Just a BW user myself, but the LP parsing is done here:

https://github.com/bitwarden/clients/blob/master/libs/common/src/importers/lastpass-csv-importer.ts

I believe this is used for both web and CLI import workflows.

The base parser underneath all that is Papa Parse (https://github.com/mholt/PapaParse)

The dedicated BW Exporter+Importer is brand-new (the one in its own repo) and I haven't used it, but I believe it invokes the BW CLI import command so it should use the same parsing code.

Your CSV headers look fine to me.

I agree it can be challenging to collaborate on isolating issues with real data. I think you're on the right path with moving reproducing to a test account. Attempting to creating some synthetic data also probably a good step, but further isolation using real data may be necessary first (but within the test account). One idea is to break down your LP import file into 2 or 3 (or 5-10 - whatever it takes) separate imports (adding the CSV header to each one) and seeing which ones it occurs in / doesn't occur in.

kenstir commented 2 months ago

TL;DR

I also experienced corruption of ~5% of items imported directly from LastPass using the Chrome extension.

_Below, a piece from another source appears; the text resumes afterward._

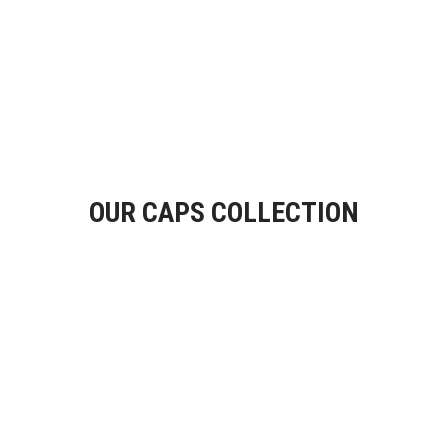
OUR CAPS COLLECTION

When I tried to reproduce the issue using CSV import, there was no corruption I could find.

Details

I have experienced this too when using the direct import from LastPass. Out of 705 items, roughly 40 of them had corrupted URIs. For example: 2024-08-13 15_42_56 If I copy that URI and paste it into emacs, I get two bytes: 0x09 0x02

To fix the issue, I exported LP to CSV and Bitwarden to CSV and compared the two. I noticed many unusual things in the LP CSV export:

So I tried to reproduce the problem using a CSV import, using both the web vault and the Chrome extension, and the corruption didn't happen, even when importing the entire CSV file.